ACTIVITY: Leaving out any pictures, transcribe every record exactly.

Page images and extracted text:
------------
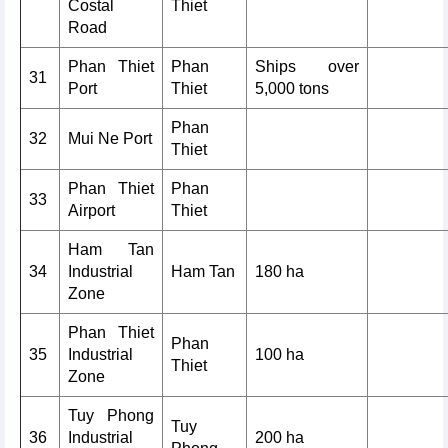
Costal
Thiet
Road
Phan Thiet
Phan
Ships over
31
Port
Thiet
5,000 tons
Phan
32
Mui Ne Port
Thiet
Phan Thiet
Phan
33
Airport
Thiet
Ham Tan
34
Industrial
Ham Tan
180 ha
Zone
Phan Thiet
Phan
35
Industrial
100 ha
Thiet
Zone
Tuy Phong
Tuy
36
Industrial
200 ha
------------
ANSWER TO THIS PROBLEM:
Costal
Thiet
Road
Phan Thiet
Phan
Ships over
31
Port
Thiet
5,000 tons
Phan
32
Mui Ne Port
Thiet
Phan Thiet
Phan
33
Airport
Thiet
Ham Tan
34
Industrial
Ham Tan
180 ha
Zone
Phan Thiet
Phan
35
Industrial
100 ha
Thiet
Zone
Tuy Phong
Tuy
36
Industrial
200 ha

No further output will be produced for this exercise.